While the Chronica Reinhardsbrunnensis names the 'comes Conradus de Honsteyn (filius Beringeri di Sangirhusen)' as ancestor of 'all of the Hohnstein', the Iohannis Capitis Historia Monasterii Ilfeldensis, the History of the Monastery of Ilfeld, names one 'Elgerus secundus' as 'first count in the Hohnstein'. He is said to have obtained the castle from Reinvig, the widow of Esico of Hohnstein († about 1175). This Esico may be identical with Esico (Hesiko) of Orlamünde, a younger son of Hermann I of Weimar-Orlamünde, but I could not prove that for sure. As younger son, he might have taken the title after his wife's possessions. There is no proof that Reinvig, whose parents are not mentioned in the Historia Ilfeldensis, was the daughter of Konrad of Sangerhausen, or that he is indeed identical with the obscure Conradus de Honsteyn († 1145), but there is enough open space for a geneaological connection to be made in later centuries (7).

Remains of the great hall

Reinvig and Esico obviously had only a daugher, Lutradis, and she was married to the Elger 'secundus' (Adelger II) of Ilfeld mentioned above as the first Count of Hohnstein, according to the Historia Ilfedensis (8). He lived on the neighbouring hill, more or less. The marriage took place in ~1162.

The inner yard

The counts of Ilfeld can be traced back to a charte dating to 1128, in which the Archbishop of Mainz confirms a donation of property for the soul of one 'comes Adelgeri' who was the father of 'Elger who built castrum Yliburgk' (Ilburg, from which the family took the name Ilfeld). This Elger appears in a few chartes since 1154. He was married to a Bertrada (8); they were the parents of our Elger II. Elger I died in 1160; his wife in 1190.

The outer gate

Elger II of Ilfeld appears as witness in several chartes and accompagnied Duke Heinrich the Lion on his pilgrimage to Jerusalem in 1172. Elger received the Hohnstein as fief from Heinrich the Lion in 1178 and from that time alternately used Ilfeld or Hohnstein as designation.
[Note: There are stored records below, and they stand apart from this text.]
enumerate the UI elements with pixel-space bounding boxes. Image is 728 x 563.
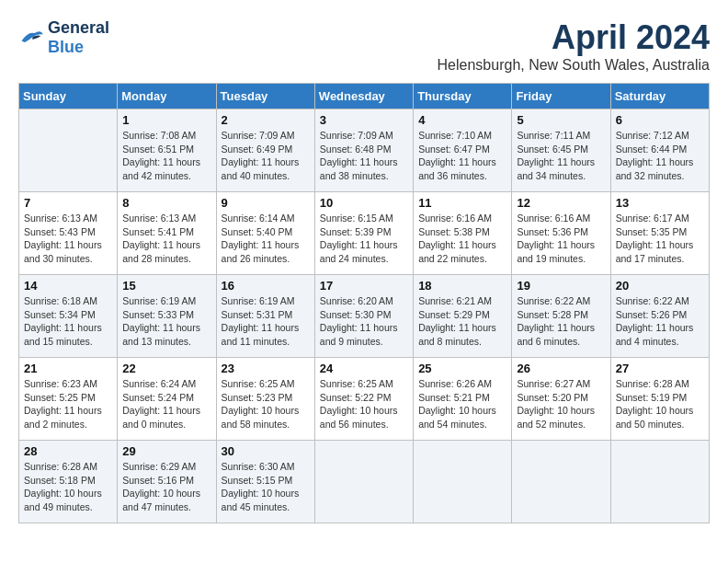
- day-info: Sunrise: 6:13 AMSunset: 5:43 PMDaylight:…: [24, 212, 112, 266]
- table-row: 22Sunrise: 6:24 AMSunset: 5:24 PMDayligh…: [118, 358, 216, 441]
- table-row: 23Sunrise: 6:25 AMSunset: 5:23 PMDayligh…: [216, 358, 314, 441]
- calendar-week-row: 14Sunrise: 6:18 AMSunset: 5:34 PMDayligh…: [19, 275, 710, 358]
- day-number: 23: [222, 362, 310, 375]
- table-row: 15Sunrise: 6:19 AMSunset: 5:33 PMDayligh…: [118, 275, 216, 358]
- table-row: 12Sunrise: 6:16 AMSunset: 5:36 PMDayligh…: [512, 192, 610, 275]
- day-number: 30: [222, 444, 310, 458]
- day-number: 9: [222, 196, 310, 210]
- day-info: Sunrise: 6:16 AMSunset: 5:38 PMDaylight:…: [418, 212, 506, 266]
- table-row: 16Sunrise: 6:19 AMSunset: 5:31 PMDayligh…: [216, 275, 314, 358]
- table-row: 13Sunrise: 6:17 AMSunset: 5:35 PMDayligh…: [610, 192, 709, 275]
- table-row: [314, 441, 413, 523]
- table-row: 26Sunrise: 6:27 AMSunset: 5:20 PMDayligh…: [512, 358, 610, 441]
- table-row: 8Sunrise: 6:13 AMSunset: 5:41 PMDaylight…: [118, 192, 216, 275]
- day-number: 15: [122, 279, 210, 293]
- header-wednesday: Wednesday: [314, 84, 413, 109]
- day-info: Sunrise: 6:30 AMSunset: 5:15 PMDaylight:…: [222, 460, 310, 514]
- table-row: 14Sunrise: 6:18 AMSunset: 5:34 PMDayligh…: [19, 275, 118, 358]
- day-number: 27: [616, 362, 704, 375]
- day-info: Sunrise: 7:09 AMSunset: 6:48 PMDaylight:…: [320, 129, 408, 183]
- day-number: 21: [24, 362, 112, 375]
- day-info: Sunrise: 7:08 AMSunset: 6:51 PMDaylight:…: [122, 129, 210, 183]
- day-number: 11: [418, 196, 506, 210]
- day-info: Sunrise: 6:23 AMSunset: 5:25 PMDaylight:…: [24, 377, 112, 431]
- table-row: 3Sunrise: 7:09 AMSunset: 6:48 PMDaylight…: [314, 109, 413, 192]
- day-number: 4: [418, 113, 506, 127]
- table-row: 27Sunrise: 6:28 AMSunset: 5:19 PMDayligh…: [610, 358, 709, 441]
- day-info: Sunrise: 6:13 AMSunset: 5:41 PMDaylight:…: [122, 212, 210, 266]
- day-number: 13: [616, 196, 704, 210]
- table-row: 7Sunrise: 6:13 AMSunset: 5:43 PMDaylight…: [19, 192, 118, 275]
- table-row: [414, 441, 512, 523]
- title-block: April 2024 Helensburgh, New South Wales,…: [438, 18, 710, 74]
- day-number: 22: [122, 362, 210, 375]
- day-info: Sunrise: 6:14 AMSunset: 5:40 PMDaylight:…: [222, 212, 310, 266]
- table-row: 29Sunrise: 6:29 AMSunset: 5:16 PMDayligh…: [118, 441, 216, 523]
- day-info: Sunrise: 6:22 AMSunset: 5:26 PMDaylight:…: [616, 294, 704, 349]
- header-sunday: Sunday: [19, 84, 118, 109]
- header-monday: Monday: [118, 84, 216, 109]
- month-title: April 2024: [438, 18, 710, 57]
- table-row: 25Sunrise: 6:26 AMSunset: 5:21 PMDayligh…: [414, 358, 512, 441]
- header-saturday: Saturday: [610, 84, 709, 109]
- table-row: 17Sunrise: 6:20 AMSunset: 5:30 PMDayligh…: [314, 275, 413, 358]
- day-info: Sunrise: 6:20 AMSunset: 5:30 PMDaylight:…: [320, 294, 408, 349]
- table-row: 4Sunrise: 7:10 AMSunset: 6:47 PMDaylight…: [414, 109, 512, 192]
- logo: General Blue: [18, 18, 109, 57]
- day-info: Sunrise: 6:28 AMSunset: 5:18 PMDaylight:…: [24, 460, 112, 514]
- day-number: 10: [320, 196, 408, 210]
- table-row: 11Sunrise: 6:16 AMSunset: 5:38 PMDayligh…: [414, 192, 512, 275]
- day-number: 25: [418, 362, 506, 375]
- table-row: 1Sunrise: 7:08 AMSunset: 6:51 PMDaylight…: [118, 109, 216, 192]
- day-info: Sunrise: 6:26 AMSunset: 5:21 PMDaylight:…: [418, 377, 506, 431]
- calendar-table: Sunday Monday Tuesday Wednesday Thursday…: [18, 83, 710, 523]
- table-row: [610, 441, 709, 523]
- table-row: [512, 441, 610, 523]
- table-row: 2Sunrise: 7:09 AMSunset: 6:49 PMDaylight…: [216, 109, 314, 192]
- day-number: 17: [320, 279, 408, 293]
- day-number: 1: [122, 113, 210, 127]
- day-info: Sunrise: 6:19 AMSunset: 5:31 PMDaylight:…: [222, 294, 310, 349]
- header-friday: Friday: [512, 84, 610, 109]
- calendar-week-row: 1Sunrise: 7:08 AMSunset: 6:51 PMDaylight…: [19, 109, 710, 192]
- table-row: 6Sunrise: 7:12 AMSunset: 6:44 PMDaylight…: [610, 109, 709, 192]
- day-number: 8: [122, 196, 210, 210]
- day-info: Sunrise: 6:18 AMSunset: 5:34 PMDaylight:…: [24, 294, 112, 349]
- table-row: 19Sunrise: 6:22 AMSunset: 5:28 PMDayligh…: [512, 275, 610, 358]
- calendar-header-row: Sunday Monday Tuesday Wednesday Thursday…: [19, 84, 710, 109]
- day-number: 16: [222, 279, 310, 293]
- day-number: 20: [616, 279, 704, 293]
- calendar-week-row: 7Sunrise: 6:13 AMSunset: 5:43 PMDaylight…: [19, 192, 710, 275]
- day-number: 3: [320, 113, 408, 127]
- day-info: Sunrise: 6:28 AMSunset: 5:19 PMDaylight:…: [616, 377, 704, 431]
- day-info: Sunrise: 6:29 AMSunset: 5:16 PMDaylight:…: [122, 460, 210, 514]
- day-number: 7: [24, 196, 112, 210]
- day-info: Sunrise: 7:11 AMSunset: 6:45 PMDaylight:…: [517, 129, 605, 183]
- day-number: 12: [517, 196, 605, 210]
- day-info: Sunrise: 6:21 AMSunset: 5:29 PMDaylight:…: [418, 294, 506, 349]
- day-number: 19: [517, 279, 605, 293]
- header-thursday: Thursday: [414, 84, 512, 109]
- day-info: Sunrise: 6:16 AMSunset: 5:36 PMDaylight:…: [517, 212, 605, 266]
- table-row: [19, 109, 118, 192]
- location: Helensburgh, New South Wales, Australia: [438, 57, 710, 74]
- day-number: 6: [616, 113, 704, 127]
- day-number: 18: [418, 279, 506, 293]
- calendar-week-row: 28Sunrise: 6:28 AMSunset: 5:18 PMDayligh…: [19, 441, 710, 523]
- table-row: 21Sunrise: 6:23 AMSunset: 5:25 PMDayligh…: [19, 358, 118, 441]
- day-info: Sunrise: 7:10 AMSunset: 6:47 PMDaylight:…: [418, 129, 506, 183]
- day-info: Sunrise: 7:09 AMSunset: 6:49 PMDaylight:…: [222, 129, 310, 183]
- table-row: 10Sunrise: 6:15 AMSunset: 5:39 PMDayligh…: [314, 192, 413, 275]
- day-info: Sunrise: 6:24 AMSunset: 5:24 PMDaylight:…: [122, 377, 210, 431]
- day-number: 5: [517, 113, 605, 127]
- day-info: Sunrise: 6:25 AMSunset: 5:23 PMDaylight:…: [222, 377, 310, 431]
- day-info: Sunrise: 6:25 AMSunset: 5:22 PMDaylight:…: [320, 377, 408, 431]
- table-row: 9Sunrise: 6:14 AMSunset: 5:40 PMDaylight…: [216, 192, 314, 275]
- day-number: 28: [24, 444, 112, 458]
- day-number: 24: [320, 362, 408, 375]
- day-info: Sunrise: 6:27 AMSunset: 5:20 PMDaylight:…: [517, 377, 605, 431]
- logo-bird-icon: [18, 28, 44, 48]
- day-number: 29: [122, 444, 210, 458]
- day-info: Sunrise: 6:15 AMSunset: 5:39 PMDaylight:…: [320, 212, 408, 266]
- table-row: 24Sunrise: 6:25 AMSunset: 5:22 PMDayligh…: [314, 358, 413, 441]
Remains of some outbuildings

It is said that Heinrich the Lion had got Hohnstein Castle as imperial fief from Friedrich Barbarossa (10). Whatever the early status of Castle Hohnstein, it seems to have fallen to the emperor with the death of Esico of Hohnstein. On the other hand it is said that Elger obtained it from Esico's widow Reinvig who in that case must have had the right to sell / give it. Things get even more complicated by the mention of one Burchard of Hohnstein who in 1178 signed a charte about a transfer of possessions between the Abbot of Fulda and one of his ministeriales. Among the bunch of witnesses is also an Adelger of Ilfeld, who must be identical with Elger II. Burchard obviously was a chatellain - his family would later spread and take the names of Arnswald and Aschenrode, though they continued to serve as chatellains on the Hohnstein. But who installed him? Esico, the emperor Friedrich Barbarossa, or even Elger II of Ilfeld?
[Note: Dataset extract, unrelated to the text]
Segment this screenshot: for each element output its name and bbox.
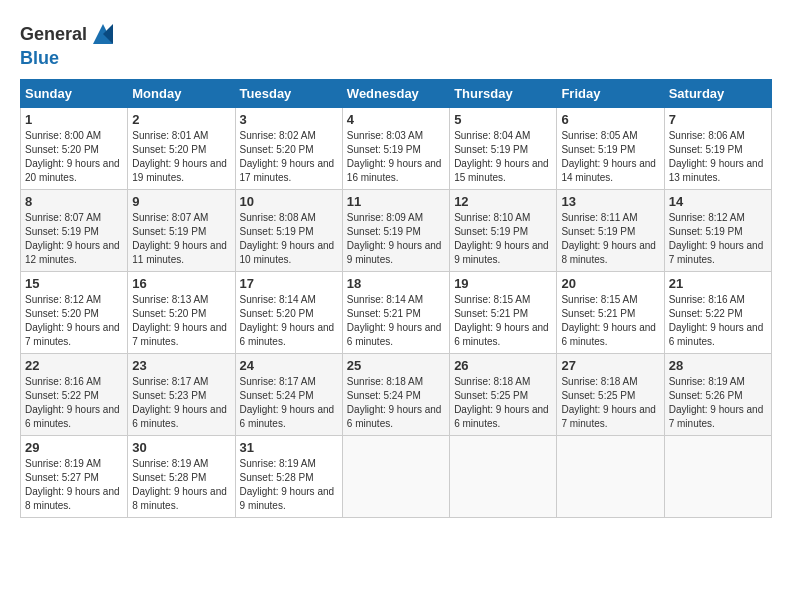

The count's lodgings, seen from a higher level

The most likely scenario is that Reinvig had the right to live in the castle after her husband's death (while a chatellain ran the place for the emperor and later duke Heinrich). Her daughter probably lived in Ilfeld Castle with her husband, but he wanted to move to the Hohnstein, and that was Reinvig's to decide. Since Elger obviously had a good relationship with Heinrich the Lion, the duke gave the castle as fief to Elger (who kept Burchard as chatellain) (11)
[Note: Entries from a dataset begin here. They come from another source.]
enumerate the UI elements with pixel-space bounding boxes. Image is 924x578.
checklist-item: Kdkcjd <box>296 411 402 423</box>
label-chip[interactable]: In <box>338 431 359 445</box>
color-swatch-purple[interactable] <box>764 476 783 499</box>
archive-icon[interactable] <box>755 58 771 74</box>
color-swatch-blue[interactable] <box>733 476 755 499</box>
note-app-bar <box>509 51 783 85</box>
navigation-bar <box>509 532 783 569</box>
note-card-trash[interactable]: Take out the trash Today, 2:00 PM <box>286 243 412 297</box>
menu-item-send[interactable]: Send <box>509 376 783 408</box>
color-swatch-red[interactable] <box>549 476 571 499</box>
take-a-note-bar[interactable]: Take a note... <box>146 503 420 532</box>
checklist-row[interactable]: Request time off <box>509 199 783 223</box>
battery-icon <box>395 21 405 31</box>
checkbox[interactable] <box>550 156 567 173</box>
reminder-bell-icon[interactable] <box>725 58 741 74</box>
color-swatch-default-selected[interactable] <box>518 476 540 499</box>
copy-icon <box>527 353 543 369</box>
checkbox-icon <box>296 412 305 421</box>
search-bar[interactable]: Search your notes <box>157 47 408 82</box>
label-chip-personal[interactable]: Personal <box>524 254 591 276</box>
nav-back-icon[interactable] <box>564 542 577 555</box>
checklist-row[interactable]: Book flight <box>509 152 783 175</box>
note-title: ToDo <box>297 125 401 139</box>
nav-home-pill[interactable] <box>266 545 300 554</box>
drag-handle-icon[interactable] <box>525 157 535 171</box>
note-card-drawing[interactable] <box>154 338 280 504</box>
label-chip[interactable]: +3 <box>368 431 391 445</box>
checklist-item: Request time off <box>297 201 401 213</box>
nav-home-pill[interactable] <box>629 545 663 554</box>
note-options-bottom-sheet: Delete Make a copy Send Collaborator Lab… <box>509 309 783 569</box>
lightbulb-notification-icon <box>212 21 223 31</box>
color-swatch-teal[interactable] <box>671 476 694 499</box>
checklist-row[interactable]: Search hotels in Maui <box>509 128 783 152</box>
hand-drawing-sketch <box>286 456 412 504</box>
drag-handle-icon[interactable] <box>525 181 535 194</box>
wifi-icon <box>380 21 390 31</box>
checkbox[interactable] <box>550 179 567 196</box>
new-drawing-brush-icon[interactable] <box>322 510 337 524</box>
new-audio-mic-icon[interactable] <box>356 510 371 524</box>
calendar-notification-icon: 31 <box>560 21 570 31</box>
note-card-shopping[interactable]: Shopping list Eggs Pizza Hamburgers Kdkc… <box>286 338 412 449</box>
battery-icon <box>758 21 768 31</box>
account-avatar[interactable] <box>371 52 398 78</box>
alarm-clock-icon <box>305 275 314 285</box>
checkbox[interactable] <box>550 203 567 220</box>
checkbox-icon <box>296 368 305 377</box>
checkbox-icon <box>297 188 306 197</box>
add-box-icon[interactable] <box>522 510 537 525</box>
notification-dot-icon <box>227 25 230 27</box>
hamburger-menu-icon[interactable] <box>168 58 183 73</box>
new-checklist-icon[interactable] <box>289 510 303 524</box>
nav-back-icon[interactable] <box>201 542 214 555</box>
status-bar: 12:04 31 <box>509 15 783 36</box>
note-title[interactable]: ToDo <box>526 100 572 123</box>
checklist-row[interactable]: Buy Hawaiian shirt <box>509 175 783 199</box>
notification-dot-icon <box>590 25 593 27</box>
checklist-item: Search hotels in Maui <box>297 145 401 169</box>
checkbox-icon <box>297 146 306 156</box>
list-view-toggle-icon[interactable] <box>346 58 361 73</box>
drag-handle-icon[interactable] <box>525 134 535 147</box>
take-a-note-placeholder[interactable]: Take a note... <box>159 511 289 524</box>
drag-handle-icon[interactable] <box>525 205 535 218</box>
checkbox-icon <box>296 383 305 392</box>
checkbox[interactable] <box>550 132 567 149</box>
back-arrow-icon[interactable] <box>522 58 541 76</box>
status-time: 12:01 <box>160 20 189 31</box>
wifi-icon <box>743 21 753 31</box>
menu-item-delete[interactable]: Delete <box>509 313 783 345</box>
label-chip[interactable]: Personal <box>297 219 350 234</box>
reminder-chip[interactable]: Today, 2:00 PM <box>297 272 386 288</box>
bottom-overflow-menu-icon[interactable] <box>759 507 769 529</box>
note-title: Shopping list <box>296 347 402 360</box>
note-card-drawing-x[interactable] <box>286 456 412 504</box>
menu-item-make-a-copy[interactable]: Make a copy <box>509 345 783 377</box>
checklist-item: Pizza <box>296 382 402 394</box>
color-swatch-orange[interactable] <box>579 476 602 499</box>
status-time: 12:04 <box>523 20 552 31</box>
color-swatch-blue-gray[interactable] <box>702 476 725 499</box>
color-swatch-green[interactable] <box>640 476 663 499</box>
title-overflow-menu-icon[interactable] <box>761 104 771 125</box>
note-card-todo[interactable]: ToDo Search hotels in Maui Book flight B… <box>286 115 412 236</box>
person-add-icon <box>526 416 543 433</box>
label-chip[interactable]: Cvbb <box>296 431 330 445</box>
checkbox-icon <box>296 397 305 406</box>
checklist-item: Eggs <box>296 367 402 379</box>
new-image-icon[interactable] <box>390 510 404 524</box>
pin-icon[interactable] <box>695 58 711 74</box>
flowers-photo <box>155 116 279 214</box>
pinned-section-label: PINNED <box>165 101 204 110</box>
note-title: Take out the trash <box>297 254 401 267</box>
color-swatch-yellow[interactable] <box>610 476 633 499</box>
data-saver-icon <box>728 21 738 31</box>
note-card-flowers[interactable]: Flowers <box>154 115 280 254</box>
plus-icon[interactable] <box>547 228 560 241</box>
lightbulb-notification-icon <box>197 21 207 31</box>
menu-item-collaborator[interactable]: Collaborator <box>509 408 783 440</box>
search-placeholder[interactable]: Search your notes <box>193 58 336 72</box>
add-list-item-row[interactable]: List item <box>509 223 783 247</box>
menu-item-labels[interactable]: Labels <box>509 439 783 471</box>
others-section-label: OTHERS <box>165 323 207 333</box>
Honstein Castle must have been larger and more comfortable than Ilfeld, since the latter was dismantled to build the Abbey of Ilfeld which Elger and Lutrudis founded 'in gratitude for the safe return from pilgrimage' in 1184.

Gate house (right) with round tower (left)

What we can say for sure after sorting out all those messes, is that the castle came to the counts of Ilfeld by the female line of whoever lived in Hohnstein before Elger II got the castle as fief from Heinrich the Lion in 1178. Since that time the counts of Ilfeld lived on the Hohnstein and took its name as their own.

Another view of the rock foundations and the remains of the palace

Footnotes
1) There is a bit more literature and a website about this castle which make a better starting point for research.
2) Mosebach, see below.
3) The monastery of Reinhardsbrunn no longer exists, there's a Baroque palace in its place.
4) The most famous of the sons is Ludwig the Leaper.
5) Konrad signed a charte in 1110, which means he must have been an adult at that date.
6) Warsitzka, p. 50 (see below).
7) Since the Chronica Reinhardsbrunnensis was written on behalf of the landgraves of Thuringia, it is well possible, that geneaological connections to places were established, in case of open claims to said possessions in the future.
8) Historia Monasterii Ilfeldensis. The name Bertrada, which is identical with the name of the wife of Konrad mentioned in the Chronicle of Reinhardsbrunn, may have added to the confusion about which widow was who. :-)
10) Heinrich the Lion tried to gather possessions in the Harz which were not already part of his allodial lands; mostly imperial fiefs which Friedrich Barbarossa gave him out of gratitude because Heinrich supported his claim to becoming emperor instead of pushing his own. Others lands he got by the way of exchange. Among the first group obviously was Hohnstein Castle.
11) In some cases, the new lord had to wait for the death of the widow to actually live in a castle, or - like in the case of the Plesse - try to have her move out.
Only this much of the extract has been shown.